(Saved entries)
================

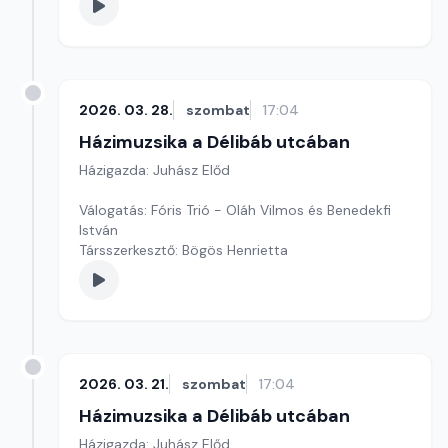
2026. 03. 28.
szombat
17:04
Házimuzsika a Délibáb utcában
Házigazda: Juhász Előd
Válogatás: Fóris Trió - Oláh Vilmos és Benedekfi
István
Társszerkesztő: Bögös Henrietta
2026. 03. 21.
szombat
17:04
Házimuzsika a Délibáb utcában
Házigazda: Juhász Előd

================

Task brief: Without the pictures, write out every line above exactly as it appears.

Solution:
2026. 03. 28.
szombat
17:04
Házimuzsika a Délibáb utcában
Házigazda: Juhász Előd
Válogatás: Fóris Trió - Oláh Vilmos és Benedekfi
István
Társszerkesztő: Bögös Henrietta
2026. 03. 21.
szombat
17:04
Házimuzsika a Délibáb utcában
Házigazda: Juhász Előd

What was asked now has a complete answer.